Un Conseil agricole européen se tient ce lundi à Bruxelles. Les ministres de l'Agriculture y évoquent notamment l'accord commercial entre l'Europe et les pays du Mercosur (Brésil, Argentine, Paraguay et Uruguay). Cet accord, qui doit encore passer par un long processus de validation, concerne, entre autres, des produits agricoles, dont les importations et exportations seront facilitées par un relèvement des quotas, une suppression ou une diminution des droits de douane. De très nombreux agriculteurs européens se sentent menacés par ce possible futur traité commercial.

Le ministre fédéral de l’Agriculture Denis Ducarme (MR) a profité du Conseil Agripêche pour rencontrer le commissaire européen à l’Agriculture Phil Hogan. Avec la France, la Pologne ou l'Irlande, la Belgique fait partie des pays qui ne sont pas très favorables à la signature de cet accord avec le Mercosur.
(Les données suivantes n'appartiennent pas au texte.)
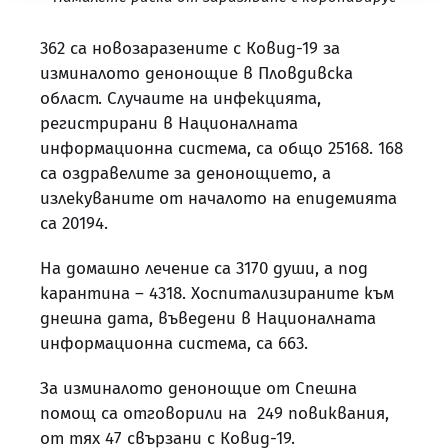
362 са новозаразените с Ковид-19 за
изминалото денонощие в Пловдивска
област. Случаите на инфекцията,
регистрирани в Националната
информационна система, са общо 25168. 168
са оздравелите за денонощието, а
излекуваните от началото на епидемията
са 20194.
На домашно лечение са 3170 души, а под
карантина – 4318. Хоспитализираните към
днешна дата, въведени в Националната
информационна система, са 663.
За изминалото денонощие от Спешна
помощ са отговорили на 249 повиквания,
от тях 47 свързани с Ковид-19.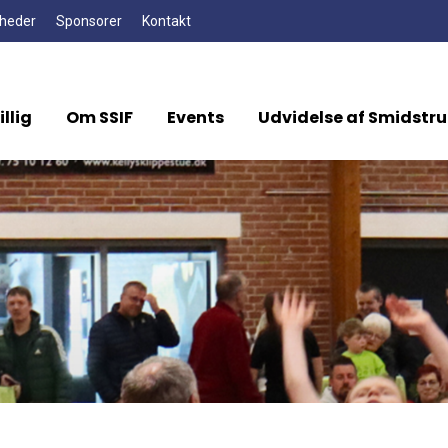
heder
Sponsorer
Kontakt
illig
Om SSIF
Events
Udvidelse af Smidstru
Denis Ducarme a signifié à Phil Hogan "toute son inquiétude, notamment pour les secteurs bovins, du sucre, de la volaille et de l’éthanol", fait savoir son cabinet.

"Nos agriculteurs sont inquiets et cette inquiétude est totalement légitime. Il faut que la Commission européenne apporte rapidement des précisions sur la manière dont les pistes d’aides aux secteurs agricoles impactés suite à l’accord avec le Mercosur seront réparties en fonction des secteurs et des pays", déclare le ministre.

Denis Ducarme a demandé que la Commission européenne prenne "une position claire sur la manière dont elle entend lutter contre la concurrence déloyale dont les secteurs précités pourraient être victimes suite à la conclusion de l’accord". Et il souhaite des précisions quant à la clé de répartition de l’enveloppe de compensation d’un milliard d’euros promise par la Commission européenne aux agriculteurs et aux secteurs agricoles qui pourraient être impactés par l’accord avec le Mercosur.